The task I set for myself has not been a pleasant one. It has hurt my sensibilities and sickened my heart many times as I stood face to face with the sad and awful degradation that exists in certain regions of our larger cities; and now that my work is done, I take a deep breath of relief. The result is in your hands, good citizen, Christian reader, earnest philanthropist! If it stirs your heart in the reading as it stirred mine in the writing, it will not die fruitless.

THE AUTHOR.

CHAPTER I

A BABY had come, but he was not welcome. Could anything be sadder?

The young mother lay with her white face to the wall, still as death.
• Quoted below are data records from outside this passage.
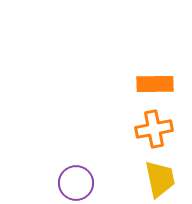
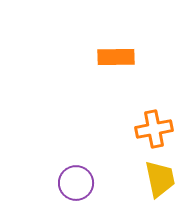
orange rectangle: moved 39 px left, 27 px up
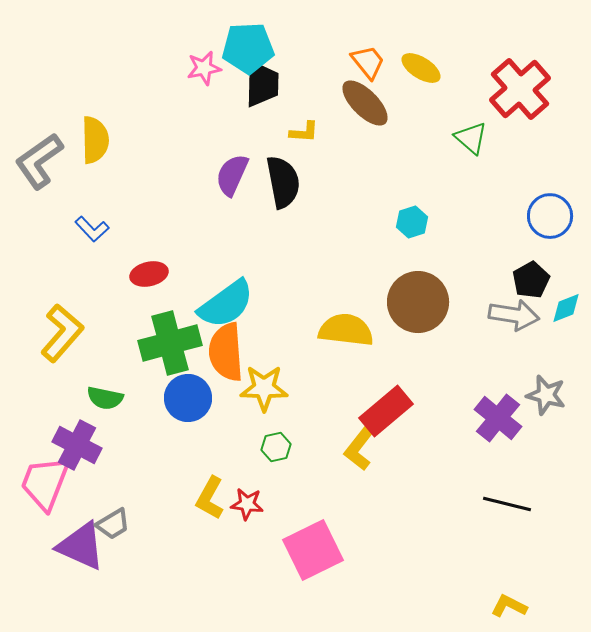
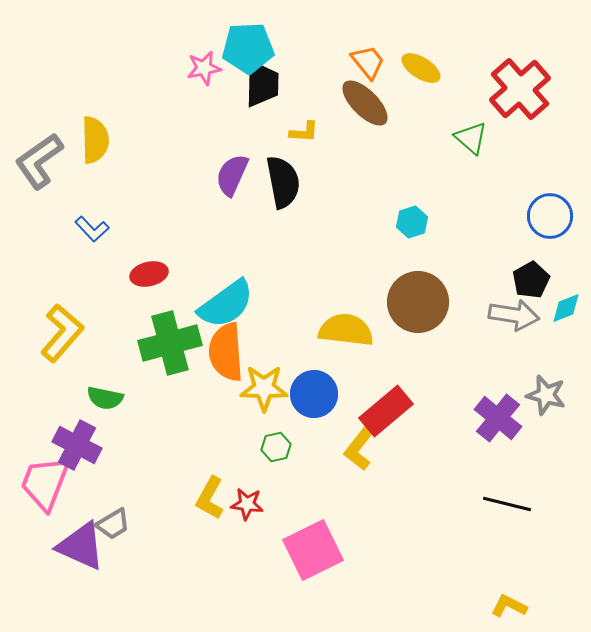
blue circle at (188, 398): moved 126 px right, 4 px up
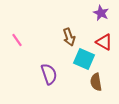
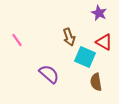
purple star: moved 2 px left
cyan square: moved 1 px right, 2 px up
purple semicircle: rotated 30 degrees counterclockwise
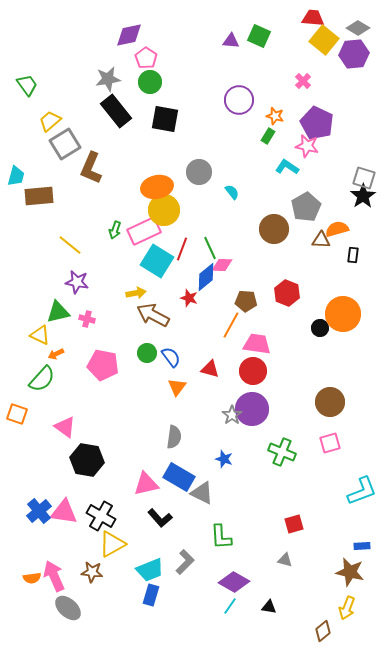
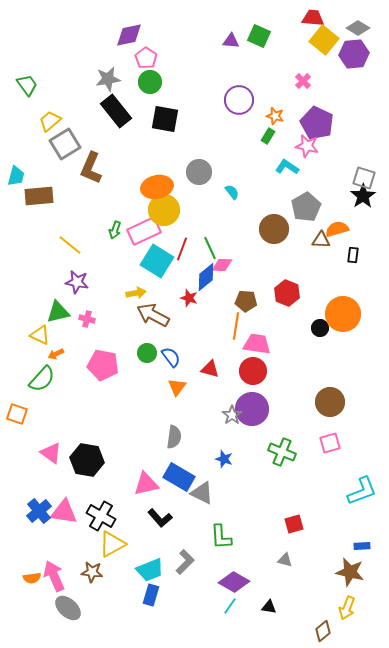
orange line at (231, 325): moved 5 px right, 1 px down; rotated 20 degrees counterclockwise
pink triangle at (65, 427): moved 14 px left, 26 px down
A woman opened the chamber door noiselessly and came in, the faint rustle of her garments disturbing the quiet air.

A quick, eager turning of the head, a look half anxious, half fearful, and then the almost breathless question,

“Where is my baby?”

“Never mind about the baby,” was answered, almost coldly; “he’s well enough. I’m more concerned about you.”

“Have you sent word to George?”

“George can’t see you. I’ve said that before.”

“Oh, mother! I must see my husband.”

“Husband!” The tone of bitter contempt with which the word was uttered struck the daughter like a blow. She had partly risen in her excitement, but now fell back with a low moan, shutting her eyes and turning her face away. Even as she did so, a young man stepped back from the door of the elegant house in which she lay with a baffled, disappointed air. He looked pale and wretched.

“Edith!” Two hours afterward the doctor stood over the young mother, and called her name. She did not move nor reply. He laid his hand on her cheek, and almost started, then bent down and looked at her intently for a moment or two. She had fever. A serious expression came into his face, and there was cause.